> _WHAT IS NEEDED_
Apart from the pictures, print the data below exactly as given.

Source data
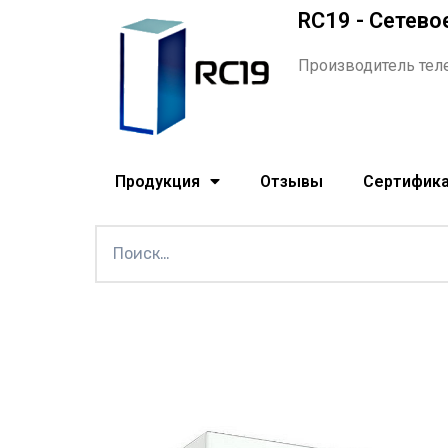
RC19 - Сетево
Производитель тел
Продукция
Отзывы
Сертифик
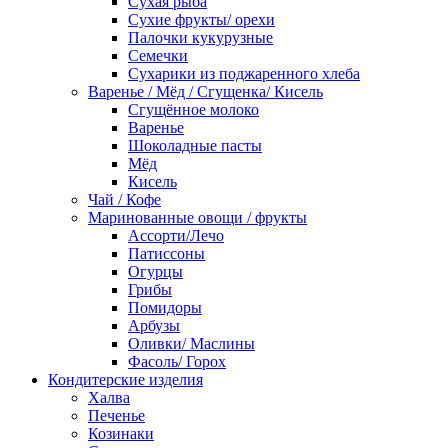
Сухая рыба
Сухие фрукты/ орехи
Палочки кукурузные
Семечки
Сухарики из поджаренного хлеба
Варенье / Мёд / Сгущенка/ Кисель
Сгущённое молоко
Варенье
Шоколадные пасты
Мёд
Кисель
Чай / Кофе
Маринованные овощи / фрукты
Ассорти/Лечо
Патиссоны
Огурцы
Грибы
Помидоры
Арбузы
Оливки/ Маслины
Фасоль/ Горох
Кондитерские изделия
Халва
Печенье
Козинаки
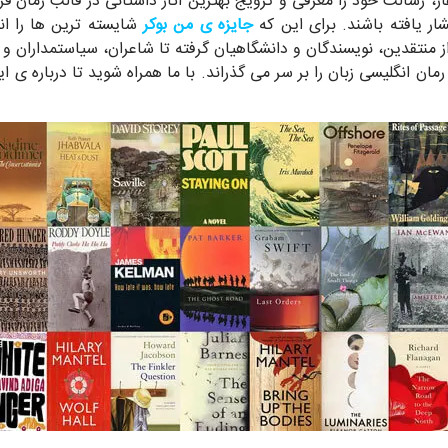
ز همان آغاز، رسالت خود را معرفی و ترویج بهترین آثار داستانی در قالب ر
شار یافته باشند. برای این که
جایزه ی من بوکر
شایسته ترین ها را ان
منتقدین، نویسندگان و دانشگاهیان گرفته تا شاعران، سیاستمداران و ب
ان انگلیسی زبان را بر سر می گذراند. با ما همراه شوید تا درباره ی ا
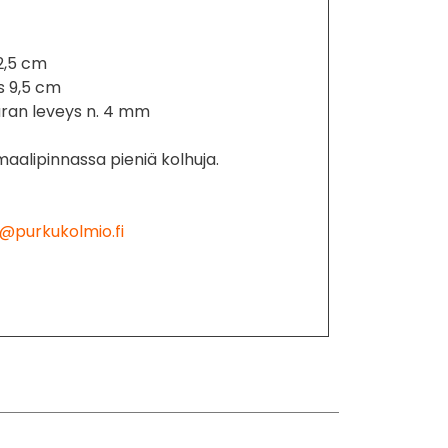
2,5 cm
s 9,5 cm
ran leveys n. 4 mm
maalipinnassa pieniä kolhuja.
@purkukolmio.fi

> _WRITTEN ANSWER_
RC19 - Сетево
Производитель тел
Продукция
Отзывы
Сертифик
Сухая рыба
Сухие фрукты/ орехи
Палочки кукурузные
Семечки
Сухарики из поджаренного хлеба
Варенье / Мёд / Сгущенка/ Кисель
Сгущённое молоко
Варенье
Шоколадные пасты
Мёд
Кисель
Чай / Кофе
Маринованные овощи / фрукты
Ассорти/Лечо
Патиссоны
Огурцы
Грибы
Помидоры
Арбузы
Оливки/ Маслины
Фасоль/ Горох
Кондитерские изделия
Халва
Печенье
Козинаки
ز همان آغاز، رسالت خود را معرفی و ترویج بهترین آثار داستانی در قالب ر
شار یافته باشند. برای این که
جایزه ی من بوکر
شایسته ترین ها را ان
منتقدین، نویسندگان و دانشگاهیان گرفته تا شاعران، سیاستمداران و ب
ان انگلیسی زبان را بر سر می گذراند. با ما همراه شوید تا درباره ی ا
2,5 cm
s 9,5 cm
ran leveys n. 4 mm
maalipinnassa pieniä kolhuja.
@purkukolmio.fi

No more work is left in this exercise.